With just srun (it was slow, took a couple of seconds to query each GPU. By the way this is another minor issue, all GPUs are shown in no-container jobs, but at the time of runnning GPU code, only the requested number of GPUs will actually run and not all from the list.).

➜  ~ srun -p gpu --gres=gpu:A100:1 nvidia-smi -q | grep Minor
    Minor Number                          : 0
    Minor Number                          : 1
    Minor Number                          : 2
    Minor Number                          : 3
    Minor Number                          : 4
    Minor Number                          : 5
    Minor Number                          : 6
    Minor Number                          : 7

Can you also confirm that you get the same output with srun -p gpu --gres=gpu:A100:1 nvidia-smi -L and srun -p gpu --gres=gpu:A100:3 nvidia-smi -L than when using pyxis/enroot?

I dont get the same output, it is actually what I was mentioning in the previous parenthesis. For some reason, all GPUs get listed even when in reality only the requested number will work and transparently regarding the GPU ID mapping.
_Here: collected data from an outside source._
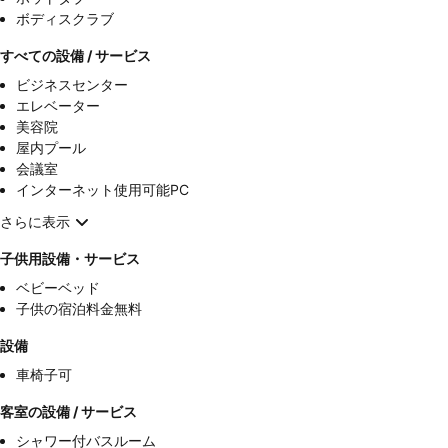
ボディスクラブ
すべての設備 / サービス
ビジネスセンター
エレベーター
美容院
屋内プール
会議室
インターネット使用可能PC
さらに表示
子供用設備・サービス
ベビーベッド
子供の宿泊料金無料
設備
車椅子可
客室の設備 / サービス
シャワー付バスルーム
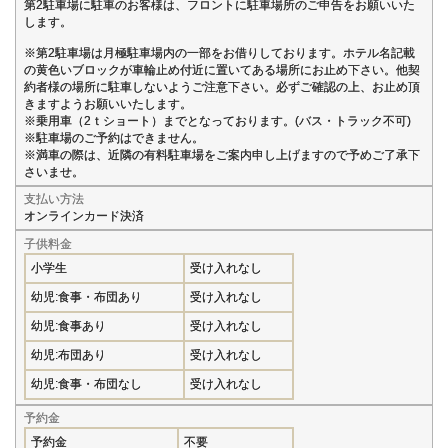
第2駐車場に駐車のお客様は、フロントに駐車場所のご申告をお願いいた
します。
※第2駐車場は月極駐車場内の一部をお借りしております。ホテル名記載
の黄色いブロックが車輪止め付近に置いてある場所にお止め下さい。他契
約者様の場所に駐車しないようご注意下さい。必ずご確認の上、お止め頂
きますようお願いいたします。
※乗用車（2ｔショート）までとなっております。(バス・トラック不可)
※駐車場のご予約はできません。
※満車の際は、近隣の有料駐車場をご案内申し上げますので予めご了承下
さいませ。
支払い方法
オンラインカード決済
子供料金
小学生
受け入れなし
幼児:食事・布団あり
受け入れなし
幼児:食事あり
受け入れなし
幼児:布団あり
受け入れなし
幼児:食事・布団なし
受け入れなし
予約金
予約金
不要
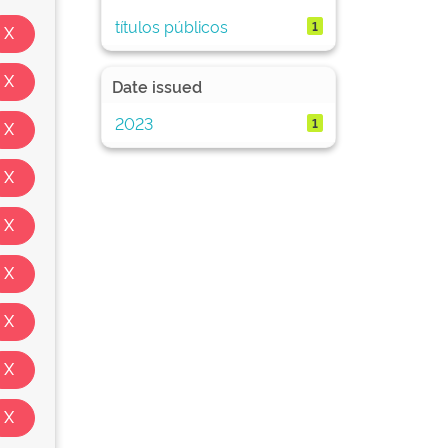
títulos públicos
1
Date issued
2023
1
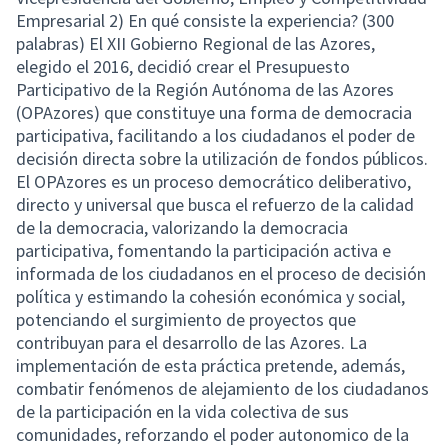
Empresarial 2) En qué consiste la experiencia? (300
palabras) El XII Gobierno Regional de las Azores,
elegido el 2016, decidió crear el Presupuesto
Participativo de la Región Autónoma de las Azores
(OPAzores) que constituye una forma de democracia
participativa, facilitando a los ciudadanos el poder de
decisión directa sobre la utilización de fondos públicos.
El OPAzores es un proceso democrático deliberativo,
directo y universal que busca el refuerzo de la calidad
de la democracia, valorizando la democracia
participativa, fomentando la participación activa e
informada de los ciudadanos en el proceso de decisión
política y estimando la cohesión económica y social,
potenciando el surgimiento de proyectos que
contribuyan para el desarrollo de las Azores. La
implementación de esta práctica pretende, además,
combatir fenómenos de alejamiento de los ciudadanos
de la participación en la vida colectiva de sus
comunidades, reforzando el poder autonomico de la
➜  ~ srun -p gpu --gres=gpu:A100:1 nvidia-smi -L             
GPU 0: A100-SXM4-40GB (UUID: GPU-baa4736e-088f-77ce-0290-ba745327ca95)
GPU 1: A100-SXM4-40GB (UUID: GPU-d40a3b1b-006b-37de-8b72-669c59d14954)
GPU 2: A100-SXM4-40GB (UUID: GPU-35a012ac-2b34-b68f-d922-24aa07af1be6)
GPU 3: A100-SXM4-40GB (UUID: GPU-b75a4bf8-123b-a8c0-dc75-7709626ead20)
GPU 4: A100-SXM4-40GB (UUID: GPU-9366ff9f-a20a-004e-36eb-8376655b1419)
GPU 5: A100-SXM4-40GB (UUID: GPU-75da7cd5-daf3-10fd-2c3f-56259c1dc777)
GPU 6: A100-SXM4-40GB (UUID: GPU-f999e415-54e5-9d7f-0c4b-1d4d98a1dbfc)
GPU 7: A100-SXM4-40GB (UUID: GPU-cce4a787-1b22-bed7-1e93-612906567a0e)
➜  ~ srun -p gpu --gres=gpu:A100:3 nvidia-smi -L
GPU 0: A100-SXM4-40GB (UUID: GPU-baa4736e-088f-77ce-0290-ba745327ca95)
GPU 1: A100-SXM4-40GB (UUID: GPU-d40a3b1b-006b-37de-8b72-669c59d14954)
GPU 2: A100-SXM4-40GB (UUID: GPU-35a012ac-2b34-b68f-d922-24aa07af1be6)
GPU 3: A100-SXM4-40GB (UUID: GPU-b75a4bf8-123b-a8c0-dc75-7709626ead20)
GPU 4: A100-SXM4-40GB (UUID: GPU-9366ff9f-a20a-004e-36eb-8376655b1419)
GPU 5: A100-SXM4-40GB (UUID: GPU-75da7cd5-daf3-10fd-2c3f-56259c1dc777)
GPU 6: A100-SXM4-40GB (UUID: GPU-f999e415-54e5-9d7f-0c4b-1d4d98a1dbfc)
GPU 7: A100-SXM4-40GB (UUID: GPU-cce4a787-1b22-bed7-1e93-612906567a0e)
crinavar commented 3 years ago

I have added the ConstrainDevices=yes in cgroup.conf and it works!. Already tested for several combinations of GPUs requested and multiple jobs at the same time. Seems to have been fixed. Many thanks for the help.

flx42 commented 3 years ago

That's great to hear! Closing this bug for now.

However, there seems to be a weird interaction between CUDA_VISIBLE_DEVICES and enroot (or libnvidia-container). Given that Slurm was using the CUDA_VISIBLE_DEVICES approach, I was not expecting to see a subset of the /dev/nvidia{0..7} files inside the container. @3XX0 any idea what happened here?